Each success was important in the life of the person and each marked a transition, a life changing moment.

As I sat and listened, it caused me to marvel at our resilience and determination to make life work for us.  For some it is hard work, digging through the dirt and baggage from the past, and yet they do it. In fact, not only do they do it, but they do it well, arising from the ashes as someone with wisdom to share to help others.

I applaud the courage and fortitude it takes to poke around at stuff we would rather keep a lid on, yet intuitively we know that we can’t move forward until the can is open, and the contents dissected.

How often do we reflect on what we have in our lives to celebrate?  Not enough.  This conversation got our meeting off to such a deeper, more meaningful start and we left seeing each other from a different perspective.  In fact, we’ve decided as a group to continue the dialogue.

I remember one year at our conference we had a discussion about celebrations, and the facilitator chuckled as she shared with me that one young woman, a lawyer from Bay Street, looked absolutely puzzled and horrified at the thought of celebrations in the office.  It was a completely foreign concept for her.
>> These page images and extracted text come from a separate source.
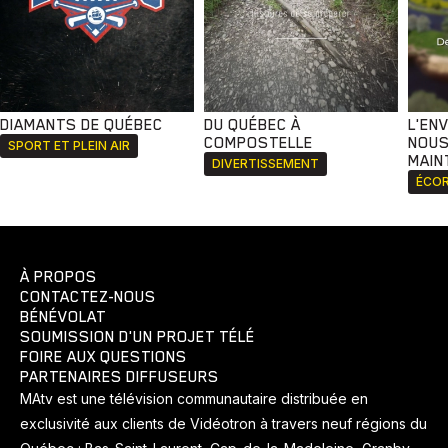
DIAMANTS DE QUÉBEC
DU QUÉBEC À
L'EN
COMPOSTELLE
NOUS
SPORT ET PLEIN AIR
MAIN
DIVERTISSEMENT
ÉCOR
À PROPOS
CONTACTEZ-NOUS
BÉNÉVOLAT
SOUMISSION D'UN PROJET TÉLÉ
FOIRE AUX QUESTIONS
PARTENAIRES DIFFUSEURS
MAtv est une télévision communautaire distribuée en
exclusivité aux clients de Vidéotron à travers neuf régions du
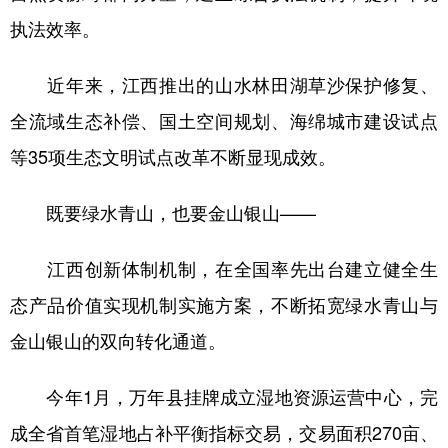
执法效率。
近年来，江西推出的山水林田湖草沙保护修复、
全流域生态补偿、国土空间规划、海绵城市建设试点
等35项生态文明试点改革不断显现成效。
既要绿水青山，也要金山银山——
江西创新体制机制，在全国率先出台建立健全生
态产品价值实现机制实施方案，不断拓宽绿水青山与
金山银山的双向转化通道。
今年1月，万年县挂牌成立湿地资源运营中心，完
成全省首笔湿地占补平衡指标交易，交易面积270亩、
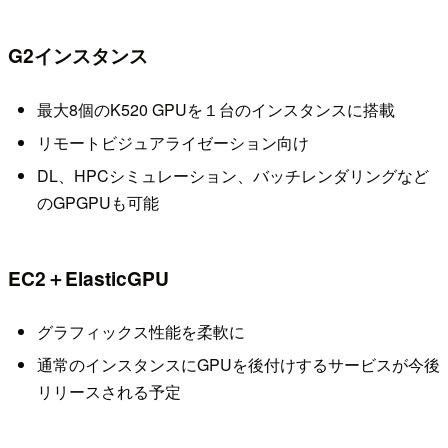
G2インスタンス
最大8個のK520 GPUを１台のインスタンスに搭載
リモートビジュアライゼーション向け
DL、HPCシミュレーション、バッチレンダリングなど
のGPGPUも可能
EC2＋ElasticGPU
グラフィックス性能を柔軟に
通常のインスタンスにGPUを後付けするサービスが今後
リリースされる予定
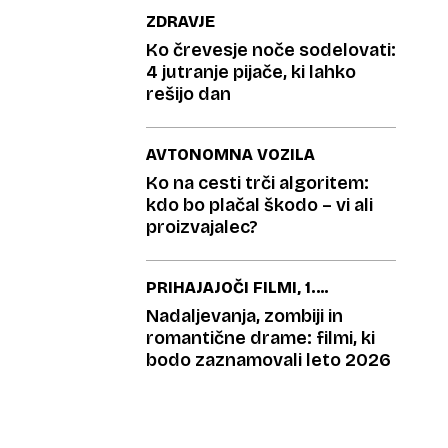
ZDRAVJE
Ko črevesje noče sodelovati:
4 jutranje pijače, ki lahko
rešijo dan
AVTONOMNA VOZILA
Ko na cesti trči algoritem:
kdo bo plačal škodo – vi ali
proizvajalec?
PRIHAJAJOČI FILMI, 1.
DEL
Nadaljevanja, zombiji in
romantične drame: filmi, ki
bodo zaznamovali leto 2026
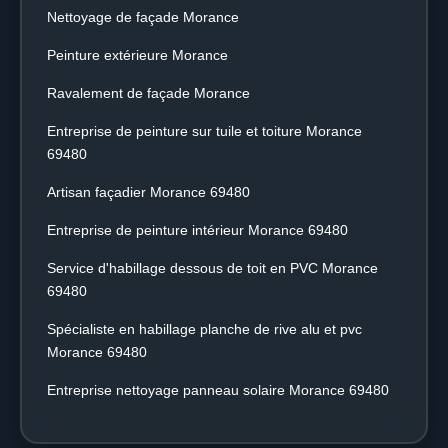
Nettoyage de façade Morance
Peinture extérieure Morance
Ravalement de façade Morance
Entreprise de peinture sur tuile et toiture Morance
69480
Artisan façadier Morance 69480
Entreprise de peinture intérieur Morance 69480
Service d'habillage dessous de toit en PVC Morance
69480
Spécialiste en habillage planche de rive alu et pvc
Morance 69480
Entreprise nettoyage panneau solaire Morance 69480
How sad.

Life can pass us by so quickly and if we don’t take the moment to “count our blessings” to say thank you, to share our successes with one another, we’ve lost that opportunity to be grateful for what we have, who we are or how far we have come.   All too often we focus on the negative, and as they say, like attracts like, so you really don’t want to go there.
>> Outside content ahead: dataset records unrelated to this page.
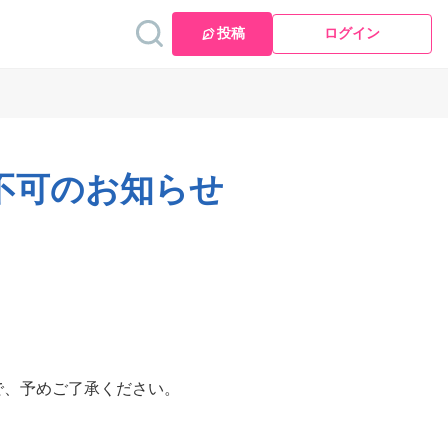
投稿
ログイン
稿不可のお知らせ
で、予めご了承ください。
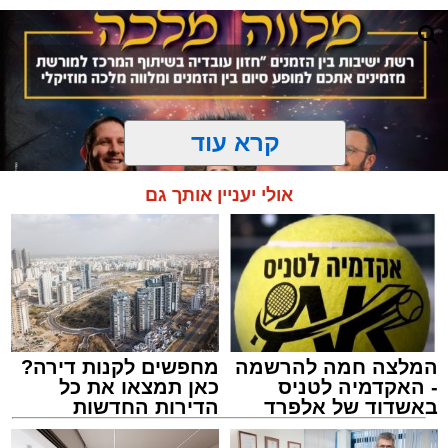
קרא עוד
אולי יעניין אותך גם
המלצה חמה להרשמה
מחפשים לקנות דירה?
המרכז למורשת
- האקדמיה לטניס
כאן תמצאו את כל
מנהל האתר / 10:42 06.08.26
באשדוד של אלפרד
הדירות החדשות
קריאולנסקי - לילדים
למכירה באשדוד >>>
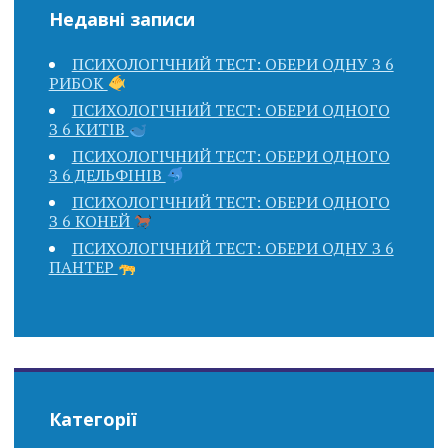
Недавні записи
ПСИХОЛОГІЧНИЙ ТЕСТ: ОБЕРИ ОДНУ З 6
РИБОК
ПСИХОЛОГІЧНИЙ ТЕСТ: ОБЕРИ ОДНОГО
З 6 КИТІВ
ПСИХОЛОГІЧНИЙ ТЕСТ: ОБЕРИ ОДНОГО
З 6 ДЕЛЬФІНІВ
ПСИХОЛОГІЧНИЙ ТЕСТ: ОБЕРИ ОДНОГО
З 6 КОНЕЙ
ПСИХОЛОГІЧНИЙ ТЕСТ: ОБЕРИ ОДНУ З 6
ПАНТЕР
Категорії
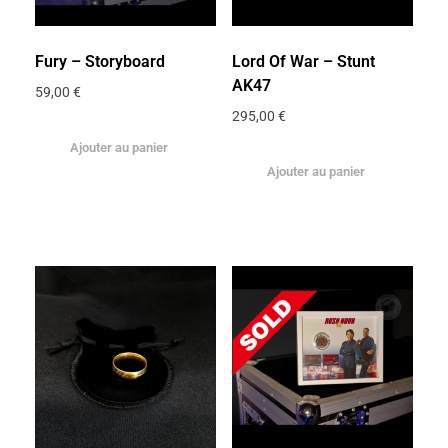
Fury – Storyboard
Lord Of War – Stunt
AK47
59,00
€
295,00
€
Ajouter au panier
Ajouter au panier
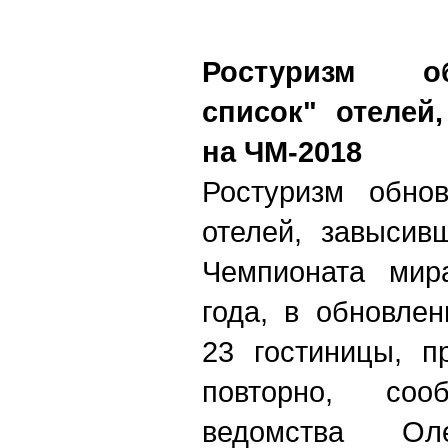
Ростуризм о
список" отелей
на ЧМ-2018
Ростуризм обнов
отелей, завысив
Чемпионата мир
года, в обновле
23 гостиницы, п
повторно, соо
ведомства О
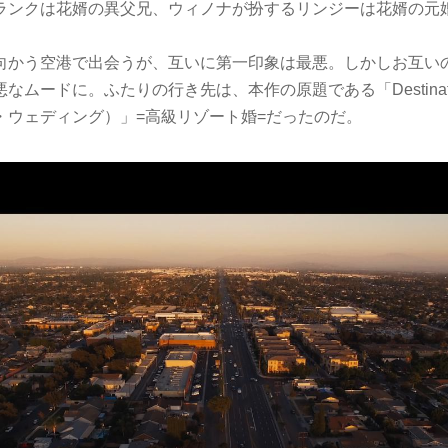
ランクは花婿の異父兄、ウィノナが扮するリンジーは花婿の元
向かう空港で出会うが、互いに第一印象は最悪。しかしお互い
ムードに。ふたりの行き先は、本作の原題である「Destination
・ウェディング）」=高級リゾート婚=だったのだ。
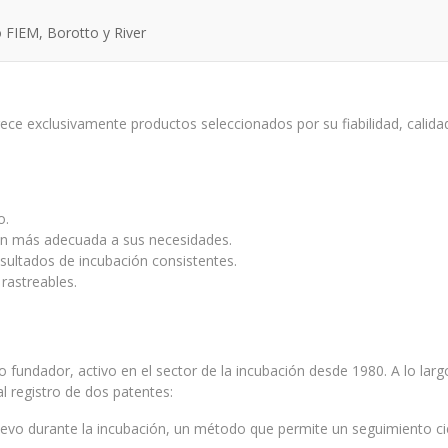
o FIEM, Borotto y River
rece exclusivamente productos seleccionados por su fiabilidad, calidad
o.
ción más adecuada a sus necesidades.
sultados de incubación consistentes.
rastreables.
 fundador, activo en el sector de la incubación desde 1980. A lo lar
l registro de dos patentes:
vo durante la incubación, un método que permite un seguimiento cien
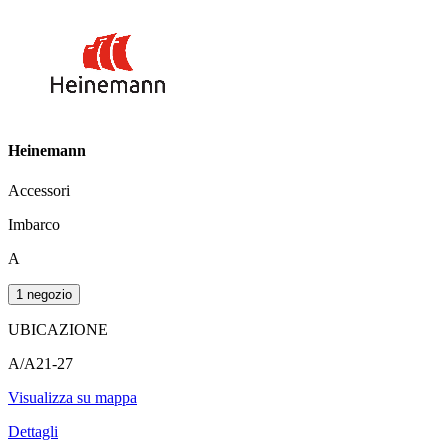
Heinemann
Accessori
Imbarco
A
1 negozio
UBICAZIONE
A/A21-27
Visualizza su mappa
Dettagli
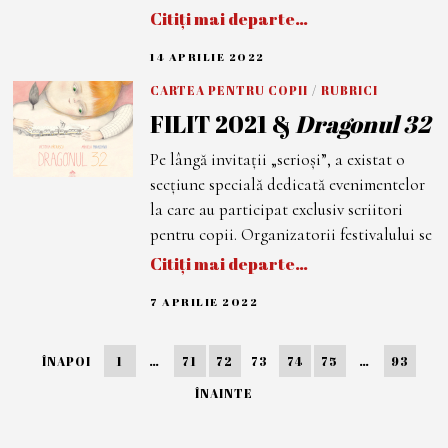
Citiți mai departe…
14 APRILIE 2022
1
4
A
CARTEA PENTRU COPII
/
RUBRICI
P
FILIT 2021 &
Dragonul 32
R
I
L
Pe lângă invitații „serioși”, a existat o
I
E
secțiune specială dedicată evenimentelor
2
0
la care au participat exclusiv scriitori
2
pentru copii. Organizatorii festivalului se
2
Citiți mai departe…
7 APRILIE 2022
1
4
A
P
ÎNAPOI
1
…
71
72
73
74
75
…
93
R
I
L
ÎNAINTE
I
E
2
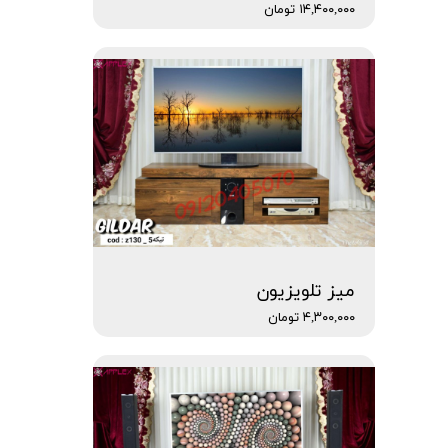
۱۴,۴۰۰,۰۰۰ تومان
میز تلویزیون
۴,۳۰۰,۰۰۰ تومان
Let me ask you, what do you have to celebrate?  Tell someone.  You might be surprised at how that changes the conversation.

Sunday, September 16, 2012

A brave new world

How long has it been since you ever tried to do something new?  It can be a bit scary to step out of your comfort zone, but it can be fun too as in some instances, you have nothing to lose.
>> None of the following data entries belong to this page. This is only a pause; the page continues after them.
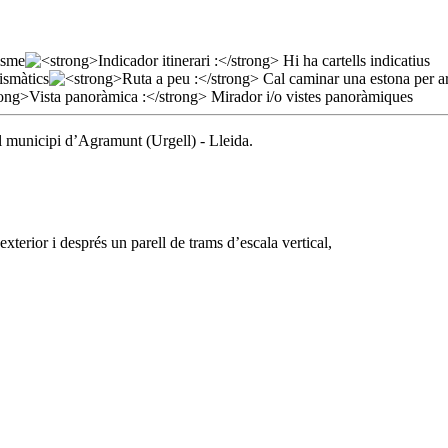
el municipi d’Agramunt (Urgell) - Lleida.
xterior i després un parell de trams d’escala vertical,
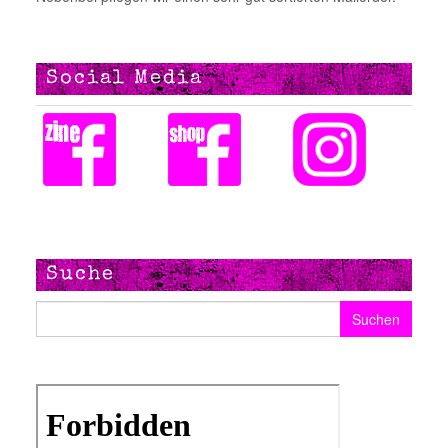
Social Media
Suche
Suchen nach:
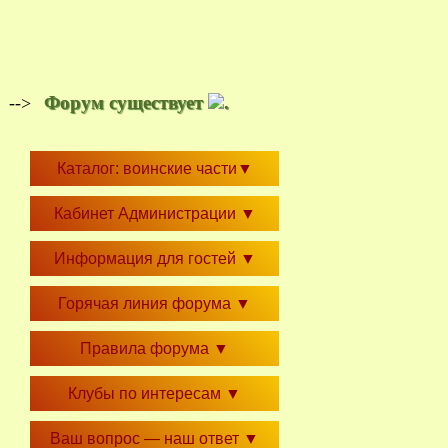
Форум существует
.
-->
Каталог: воинские части
▼
Кабинет Администрации
▼
Информация для гостей
▼
Горячая линия форума
▼
Правила форума
▼
Клубы по интересам
▼
Ваш вопрос — наш ответ
▼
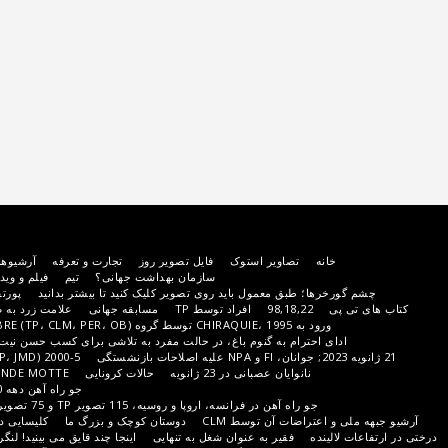
ویر استوک
فایل تصویر روز
تجارت و تعرفه
آرشیوها
مهمانان دعوت شده
اخبار
سازمان بهداشت جهانی؟
تیم
فیلم و ویدیو
سوالات متداول
مخاطب
معمول باید روی تصویر کلیک کنید تا بیشتر بدانید
پورتفولیوی سست
پورتفولیو PER
98,
افراد توسط TP
مسابقه جهانی
علامت زرد به صورت عمده (550 تصویر از TP)
پایان دهه 90 قرن گورخر
وم باغ، در حالت مفرد به تلاشی برای کسب حسن نیت TP تبدیل می شود، اما همچنین
2000-5 (PER، CLM، TP، JMD)
سال خرگوش
 عصبانی در 23 ژانویه
حالات کرونایی
LA GRANDE MOTTE از غروب آفتاب تا شیب
جو راه آهن دهه 90 BY PER
سفید سفید است
فرانسه، اروپا و روسیه، 115 تصویر TP و 75 تصویر IP (در پایین صفحه)
جو جاده
آن توسط CLM
دوستان کوچک و بزرگ ما
کلیسایی در BONNUT یکپارچه شده است
یر به عنوان شغل به تنهایی
اینجا چند قایق می بینید! لنگر انداختن
الهه DS توسط PER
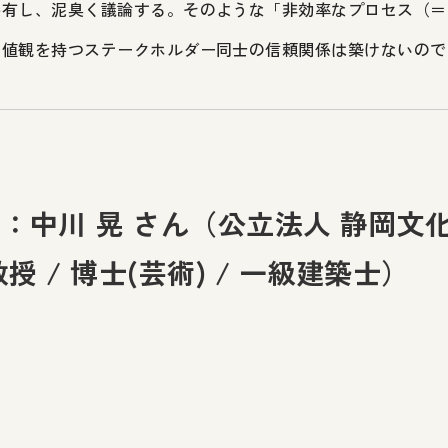
共有し、泥臭く議論する。そのような「非効率なプロセス（＝
価値観を持つステークホルダー同士の信頼関係は築けないので
ofile：中川 晃 さん（公立法人 静岡
授 / 博士(芸術) / 一級建築士）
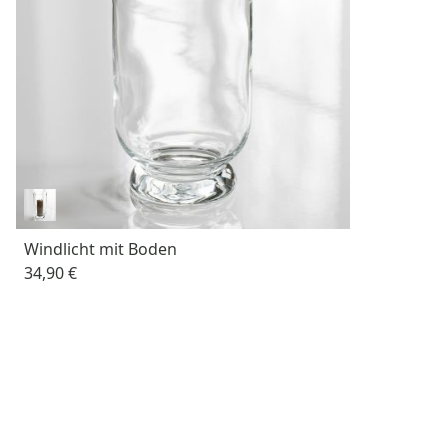
Windlicht mit Boden
34,90 €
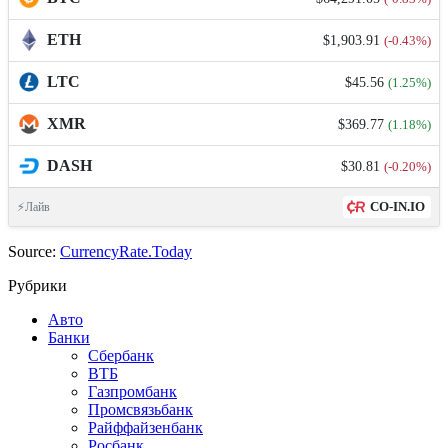
ETH
$1,903.91
(-0.43%)
LTC
$45.56
(1.25%)
XMR
$369.77
(1.18%)
DASH
$30.81
(-0.20%)
CO-IN.IO
⚡Лайв
Source:
CurrencyRate.Today
Рубрики
Авто
Банки
Сбербанк
ВТБ
Газпромбанк
Промсвязьбанк
Райффайзенбанк
Росбанк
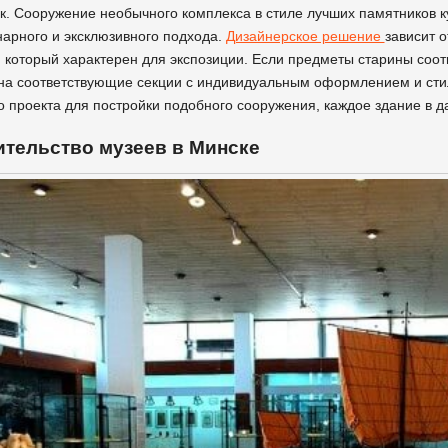
к. Сооружение необычного комплекса в стиле лучших памятников к
арного и эксклюзивного подхода.
Дизайнерское решение
зависит 
, который характерен для экспозиции. Если предметы старины соо
на соответствующие секции с индивидуальным оформлением и стил
о проекта для постройки подобного сооружения, каждое здание в 
ительство музеев в Минске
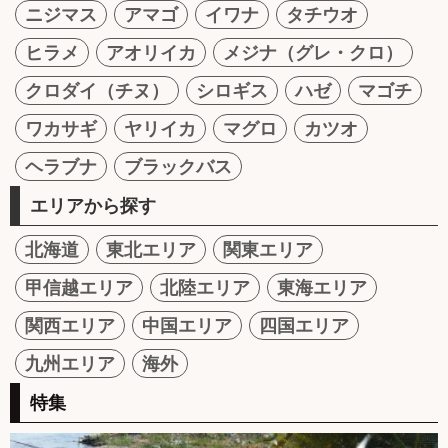
ニジマス
アマゴ
イワナ
タチウオ
ヒラメ
アオリイカ
メジナ（グレ・クロ）
クロダイ（チヌ）
シロギス
ハゼ
マゴチ
ワカサギ
ヤリイカ
マグロ
カツオ
ヘラブナ
ブラックバス
エリアから探す
北海道
東北エリア
関東エリア
甲信越エリア
北陸エリア
東海エリア
関西エリア
中国エリア
四国エリア
九州エリア
海外
特集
At least that’s how my girlfriend Anne and I view our new venture which we will be launching on September 22.  Both of us have either moved or are in the process of moving, and when you have lived in one place for years – in my case 28 years - you can bet that you have accumulated a fair amount of stuff that needs to be shed and found a new home.

So what are we up to?  We have set ourselves up as … wait for it…. The Antique Annies, and on Saturday, we have a booth at the Aberfoyle Antique Fair, and  I can’t tell you how much fun this has been.

First we had to cull our loot and see what would fit under the “antique” category and fast as I would put items aside, my husband would declare them off-limits.  Fortunately he has, of late, got with the program and is more willing to part with his treasures, but it was tough going at the start.

And it is tough to part with family heirlooms, but I just know I am not going to polish that silver, nor am I ever going to don my mother’s fur coat.  So it has been a cleansing process as I have weaned myself off parts of my childhood.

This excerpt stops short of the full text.